STEPHEN BAYLEY
The Aesthete
‘THE V&A COULDN’T DECIDE IF A CAR WAS METALWORK OR SCULPTURE, AND INTELLECTUAL PARALYSIS SET IN’
There’s no question that car design, along with rock music and movies, is one of the most significant cultural expressions of the era now passing. But the car has an uneasy relationship with museums, traditional guardians and boosters of that culture. While David Bowie, Elton John’s trousers, Pink Floyd and Kylie Minogue’s knickers have been the subjects of blockbuster museum exhibitions in London, and the Deutsche Filmmuseum’s itinerant Stanley Kubrick show has drawn huge crowds over the past 15 years, of the car’s place in museumland there is not much to be said.
True, New York’s Guggenheim was inspired by the parking garage that Frank Lloyd Wright designed for Porsche importer Max Hoffmann on Park Avenue, but Wright had a barmy fascination with cars, even installing petrol pumps in his Oak Park, Chicago, house so he could fuel-up his Model K Stoddard-Dayton. However, when the architect Norman Foster and I proposed a car exhibition to the very same Guggenheim last year, it was rejected with apathy.
New York’s Museum of Modern Art staged the first (and still the best) car design exhibition in 1951 and has since added a Pininfarina Cisitalia, an E-type and a Fiat
Cinquecento to its collection alongside the Picassos and Rothkos, but MoMA has never made a systematic attempt to analyse the artistic processes involved in creating man’s favourite artefact.
The Louvre once had the wit to display David Bache’s epochal Range Rover in its Musée des Arts Decoratifs, but then forgot all about car design. Meanwhile, my successors at London’s Design Museum staged a popular Ferrari show in 2017, but really all they did was truck in a floor of the factory’s museum in Maranello and present beautiful cars to an appreciative public, sparing visitors any perceptive critique of the Ferrari phenomenon.
This is because of lazy prejudices. Never get the idea that people working in art museums have any heightened aesthetic sense. While the Science Museum has a nice cross-section of an Issigonis Mini, its neighbour across the road, the imperious Victoria & Albert, never collected cars because of the hilariously feudal departmental system. Committees could not decide if a car was ‘metalwork’ or ‘sculpture’, and intellectual paralysis set in.

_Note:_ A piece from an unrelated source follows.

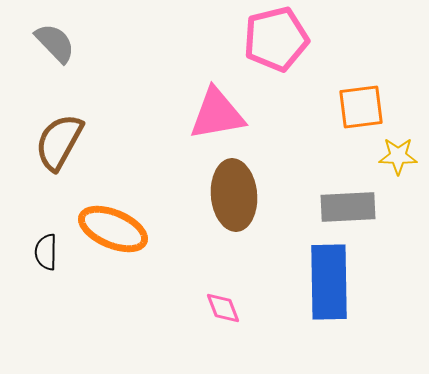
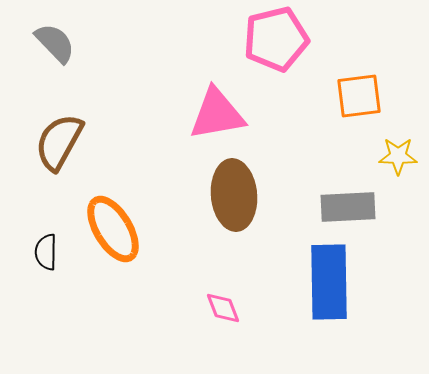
orange square: moved 2 px left, 11 px up
orange ellipse: rotated 36 degrees clockwise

When I was working in the V&A in the ’80s, I decided
to do a little rascally disruption. For an exhibition called Art and Industry I borrowed a superb and aerodynamic 1949 Saab 92 from the factory in Trollhättan. This was to demonstrate the unlikely influence a science-fiction illustrator called Sixten Sason had upon Swedish manufacturing, the better to make my point about the art that contributed to everyday things. Sason, incidentally, also designed the body of the Hasselblad camera.
Visitors were fascinated by the exquisite Saab, but the museum staff ’s old guard were outraged. One ridiculous old buffer, a ceramics curator who pronounced the word with a hard ‘c’, barged into my office, hit my blindingly white Italian modernist desk and told me with great distaste, ‘You have traduced a great museum!’ So it is interesting that later this year the V&A is, at last, to give us an exhibition on car design. Cars: Accelerating The Modern World opens on 23 November.

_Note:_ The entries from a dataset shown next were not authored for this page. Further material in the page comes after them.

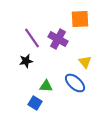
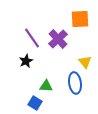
purple cross: rotated 18 degrees clockwise
black star: rotated 16 degrees counterclockwise
blue ellipse: rotated 40 degrees clockwise
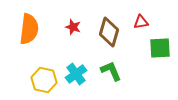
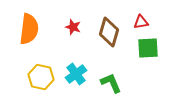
green square: moved 12 px left
green L-shape: moved 12 px down
yellow hexagon: moved 3 px left, 3 px up
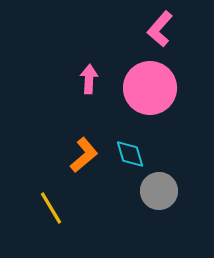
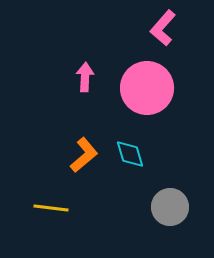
pink L-shape: moved 3 px right, 1 px up
pink arrow: moved 4 px left, 2 px up
pink circle: moved 3 px left
gray circle: moved 11 px right, 16 px down
yellow line: rotated 52 degrees counterclockwise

But, on looking at the advance publicity, I am not sure what’s going on. None of Europe’s great experts on car design were consulted. And far from elevating the automobile to the status of art, the V&A seems intent on a trivialised car boot sale.
The contents seem arbitrary, anecdotal: a flapper’s cloche hat from the ’20s, an Art Deco bonnet mascot by René Lalique and a photograph of ‘booming lithium fields in Chile’, feeding electron-hungry Teslas. And, in deference to the sponsor, an ABS control unit by Bosch. If you want curios, why not the Art Deco scarf that throttled Isadora Duncan as she rode in an Amilcar along the Promenade des Anglais? Why not Rod Stewart’s key-ring from the Lamborghini he kept in Totteridge?
A Hispano-Suiza H6B is a very fine thing, but more the result of old craft processes than modern industrial design. And why compare it to a Messerschmitt KR200? It’s like comparing Raphael to Jeff Koons. Moreover, the V&A has lost its fact-checkers. Someone thinks Ledwinka’s Tatras were made not in Moravia but in the Czech Republic, which came into existence only in 1993.
So the great mystery of car design remains unexamined by the world’s greatest design museum, perhaps because it is difficult to understand. How did this primary product from the second age of industrialisation stimulate the creation of the most beautiful machines ever made? The V&A cannot tell us, but one day someone will.